Saturday, 9 June 2012

Arsebreath

This is probably one of my favourite status updates ever. A "friend" (after the experience, I presumed that she must in fact HATE me) set me up on a date with a guy who she said was a real catch. 


He was quite fit. He was perfectly polite. Unfortunately, there was the most repulsive stench oozing from every pore of his being. When he went to the toilet, I was relieved that I had the opportunity to request help from my friends. I was also hopeful that he might return a little less smelly. Alas, he was just as pungent upon his return. For not far off an hour, I sat there as he talked at me about his flappy paddle gearbox (wasted on me, I have no idea what that even is). Eventually, my mobile buzzed into action - I received 6 emergency texts from different people, all at the same time. "Oh no, There's an emergency. I'd better dash!".
Now, this hadn't been a successful date by any stretch of the imagination, even without the stink. I was bored out of my mind, and he can't have been enjoying my lack of interest - I'm truly rubbish at pretending to listen. When he "let one go", my eyes were absolutely streaming - it was truly the worst fart I have ever been unfortunate enough to smell. It was on a par with the Global Gathering 2010 toilets on the last day. But as I stood up to leave, he also stood up, and leaned in for a kiss. On the lips.

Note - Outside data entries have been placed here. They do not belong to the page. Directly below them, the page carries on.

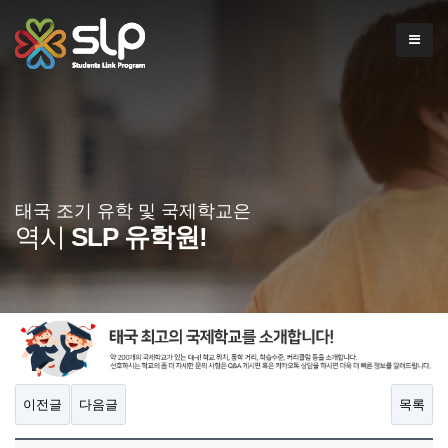
태국 조기 유학 및 국제학교은
역시
SLP 유학원!
이전글
다음글
목록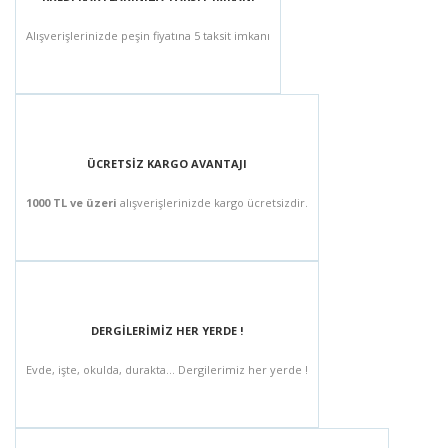
Alışverişlerinizde peşin fiyatına 5 taksit imkanı
ÜCRETSİZ KARGO AVANTAJI
1000 TL ve üzeri
alışverişlerinizde kargo ücretsizdir.
DERGİLERİMİZ HER YERDE !
Evde, işte, okulda, durakta... Dergilerimiz her yerde !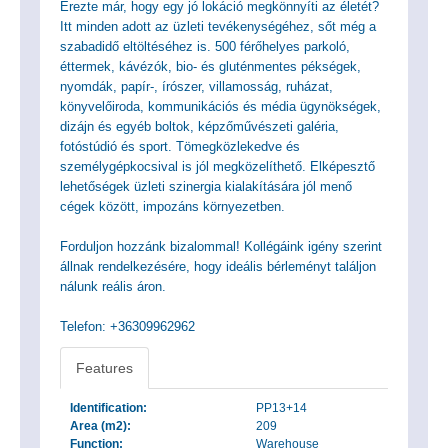
Érezte már, hogy egy jó lokáció megkönnyíti az életét?
Itt minden adott az üzleti tevékenységéhez, sőt még a
szabadidő eltöltéséhez is. 500 férőhelyes parkoló,
éttermek, kávézók, bio- és gluténmentes pékségek,
nyomdák, papír-, írószer, villamosság, ruházat,
könyvelőiroda, kommunikációs és média ügynökségek,
dizájn és egyéb boltok, képzőművészeti galéria,
fotóstúdió és sport. Tömegközlekedve és
személygépkocsival is jól megközelíthető. Elképesztő
lehetőségek üzleti szinergia kialakítására jól menő
cégek között, impozáns környezetben.
Forduljon hozzánk bizalommal! Kollégáink igény szerint
állnak rendelkezésére, hogy ideális bérleményt találjon
nálunk reális áron.
Telefon: +36309962962
Features
Identification:
PP13+14
Area (m2):
209
Function:
Warehouse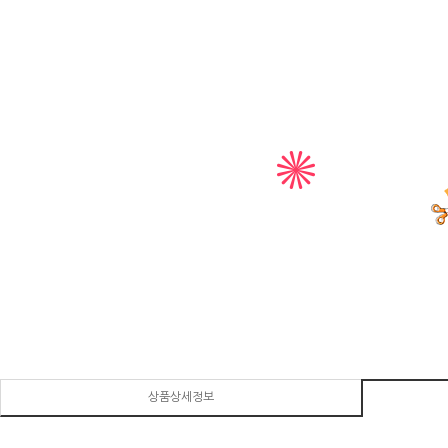
상품상세정보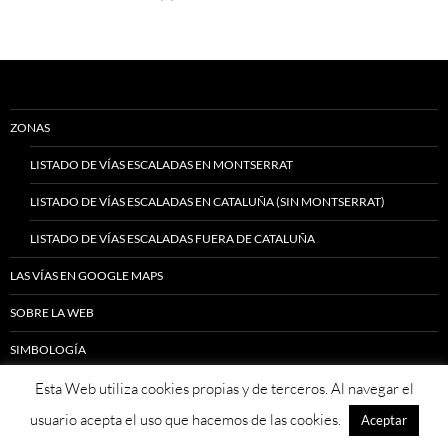
ZONAS
LISTADO DE VÍAS ESCALADAS EN MONTSERRAT
LISTADO DE VÍAS ESCALADAS EN CATALUÑA (SIN MONTSERRAT)
LISTADO DE VÍAS ESCALADAS FUERA DE CATALUÑA
LAS VÍAS EN GOOGLE MAPS
SOBRE LA WEB
SIMBOLOGÍA
Esta Web utiliza cookies propias y de terceros. Al navegar el
INFORMACIÓN SOBRE VIAJES
usuario acepta el uso que hacemos de las cookies.
Aceptar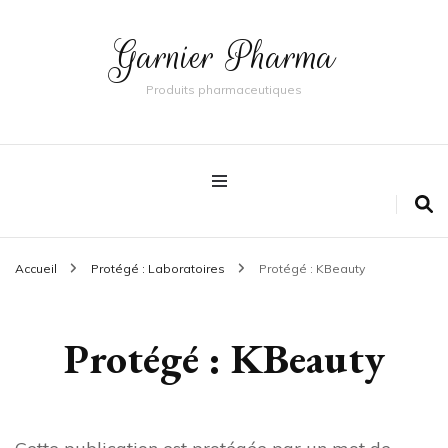
Garnier Pharma
Produits pharmaceutiques
Accueil
Protégé : Laboratoires
Protégé : KBeauty
Protégé : KBeauty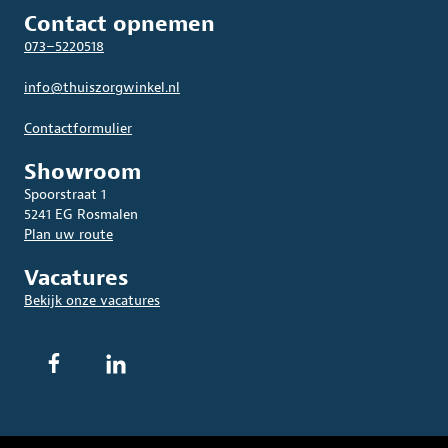
Contact opnemen
073–5220518
info@thuiszorgwinkel.nl
Contactformulier
Showroom
Spoorstraat 1
5241 EG Rosmalen
Plan uw route
Vacatures
Bekijk onze vacatures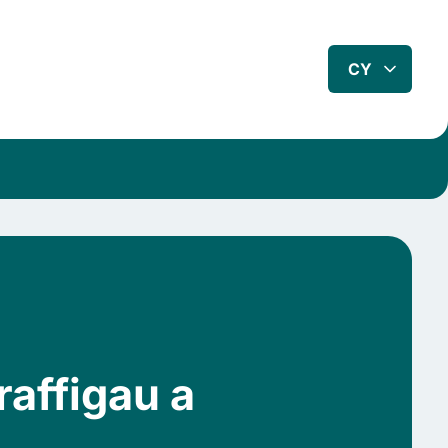
CY
affigau a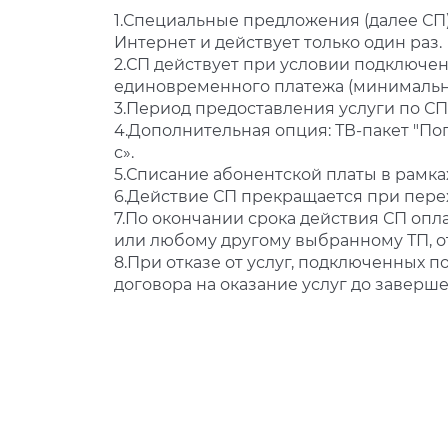
1.Специальные предложения (далее СП
Интернет и действует только один раз.
2.СП действует при условии подключен
единовременного платежа (минимальны
3.Период предоставления услуги по СП
4.Дополнительная опция: ТВ-пакет "Поп
с».
5.Списание абонентской платы в рамк
6.Действие СП прекращается при пере
7.По окончании срока действия СП опл
или любому другому выбранному ТП, о
8.При отказе от услуг, подключенных п
договора на оказание услуг до завер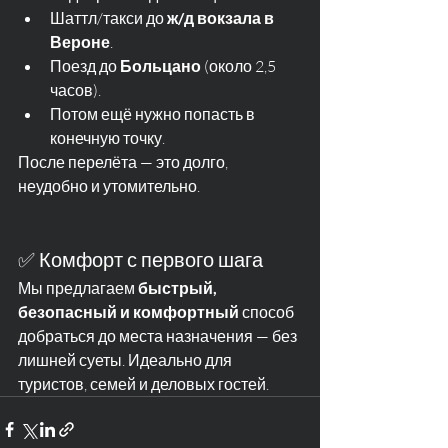
Шаттл/такси до 
ж/д вокзала в 
Вероне
.
Поезд до 
Больцано
 (около 2,5 
часов).
Потом ещё нужно попасть в 
конечную точку.
После перелёта — это долго, 
неудобно и утомительно.
✅ Комфорт с первого шага
Мы предлагаем 
быстрый, 
безопасный и комфортный
 способ 
добраться до места назначения — без 
лишней суеты. Идеально для 
туристов, семей и деловых гостей.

I was pretty damn proud of holding in the vomit thus far, but I shall be eternally impressed and amazed by my ability not to chunder at this point. "I'd love to see you again", he suggested. "Thanks!" (what else could I have said without being totally mean?)

Once I was home, I was able to laugh at the situation. My friends had enjoyed the story on Facebook, many of them speculating that perhaps he'd gone to the toilets to change his relationship status to "In A Relationship". I took a very, VERY hot shower - I was worried that I could have absorbed the smell - and checked my phone. A text from Arsebreath. I thought perhaps it would just be a polite "Nice to meet you". No, he did actually want another date. 

I replied bluntly, but politely. Something along the lines of "It was nice to meet you, but I don't think we'll see each other again. I didn't feel we were compatible. Take Care".



THAT was the reply. I don't even know what to say. If I'd been bluntly rejected, albeit politely, I'm not sure I'd ask for feedback. I can HONESTLY say, we did not "connect" on any level whatsoever. "Hope this clarifies things"?! Clarifies what? 

I've heard from him a couple of times, but he hasn't made a nuisance of himself. I feel a little bad - he was a very pleasant chap and perhaps just has a phobia of toothbrushes. Unfortunately, poor oral hygiene is something I simply cannot look past.

Something that puzzled me...surgeons wear masks. Surely he must've smelt his own breath in one of those?!